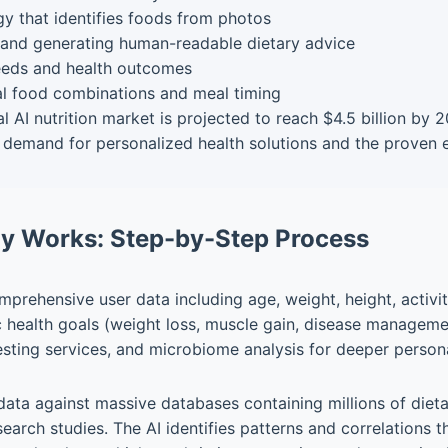
y that identifies foods from photos
and generating human-readable dietary advice
needs and health outcomes
l food combinations and meal timing
l AI nutrition market is projected to reach $4.5 billion by
demand for personalized health solutions and the proven ef
gy Works: Step-by-Step Process
prehensive user data including age, weight, height, activity
ic health goals (weight loss, muscle gain, disease managem
esting services, and microbiome analysis for deeper persona
ata against massive databases containing millions of dietary
earch studies. The AI identifies patterns and correlations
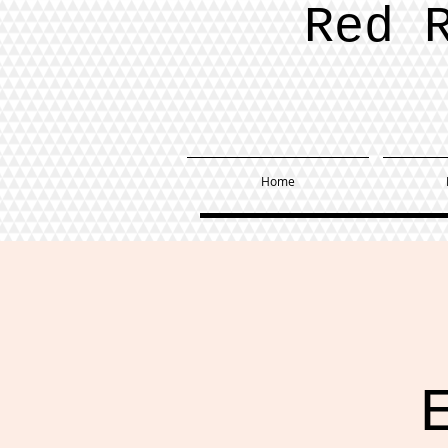
Red 
Home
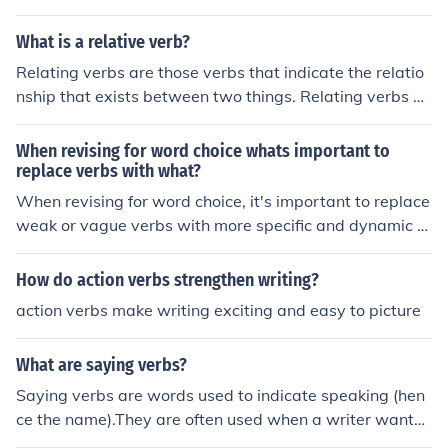
e, instead of saying &quot;She is happy,&quot; you coul
d say &quot;She radiates happiness.&quot; This can als
What is a relative verb?
o help to paint a clearer picture for the reader.
Relating verbs are those verbs that indicate the relatio
nship that exists between two things. Relating verbs ar
e either part of the verb 'to be' - am, is, are, was, were,
be, being been; or part of the verb 'to have' - have, has,
When revising for word choice whats important to
had. There are relative and absolute verbs and they de
replace verbs with what?
fine the property of the verb. For example; to break,to r
When revising for word choice, it's important to replace
epair or to pay (relative verbs) need additional informat
weak or vague verbs with more specific and dynamic v
ion in order to make sense. ie. break the cup, repair the
erbs that accurately convey the action or emotion in the
car or pay the bill. To walk, to sleep or to live would be
sentence. This will help make your writing more engagi
How do action verbs strengthen writing?
absolut verbs.
ng and impactful.
action verbs make writing exciting and easy to picture
What are saying verbs?
Saying verbs are words used to indicate speaking (hen
ce the name).They are often used when a writer wants t
o use an alternative for the word 'said' in their speech t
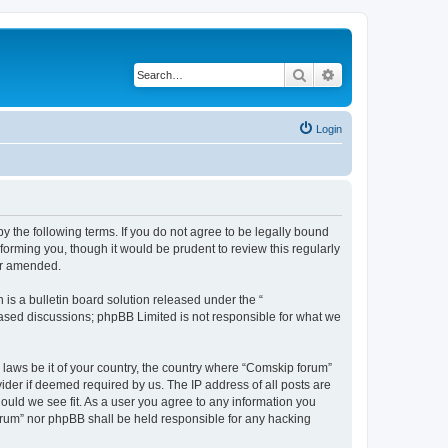
Search
Advanced search
Login
 the following terms. If you do not agree to be legally bound
orming you, though it would be prudent to review this regularly
or amended.
s a bulletin board solution released under the “
 based discussions; phpBB Limited is not responsible for what we
y laws be it of your country, the country where “Comskip forum”
ider if deemed required by us. The IP address of all posts are
hould we see fit. As a user you agree to any information you
forum” nor phpBB shall be held responsible for any hacking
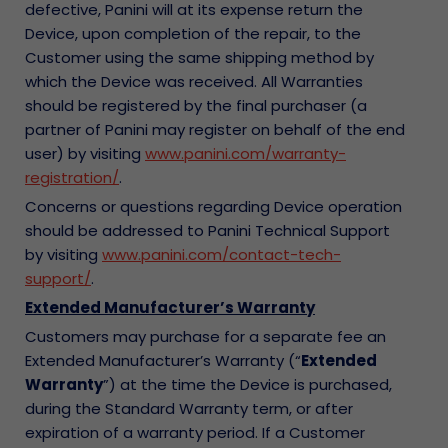
defective, Panini will at its expense return the
Device, upon completion of the repair, to the
Customer using the same shipping method by
which the Device was received. All Warranties
should be registered by the final purchaser (a
partner of Panini may register on behalf of the end
user) by visiting
www.panini.com/warranty-
registration/
.
Concerns or questions regarding Device operation
should be addressed to Panini Technical Support
by visiting
www.panini.com/contact-tech-
support/
.
Extended Manufacturer’s Warranty
Customers may purchase for a separate fee an
Extended Manufacturer’s Warranty (“
Extended
Warranty
”) at the time the Device is purchased,
during the Standard Warranty term, or after
expiration of a warranty period. If a Customer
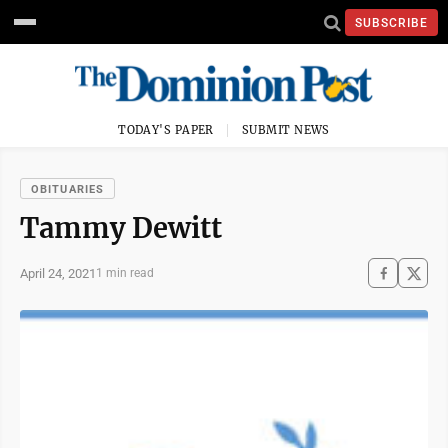
SUBSCRIBE
TODAY'S PAPER
SUBMIT NEWS
OBITUARIES
Tammy Dewitt
April 24, 2021
1 min read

::::

EXERCISE DETAILS ::
Among the lines above, which contain the word "user"? Copy every one.

REPLY ::
prehensive user data including age, weight, height, activity
hould we see fit. As a user you agree to any information you
user) by visiting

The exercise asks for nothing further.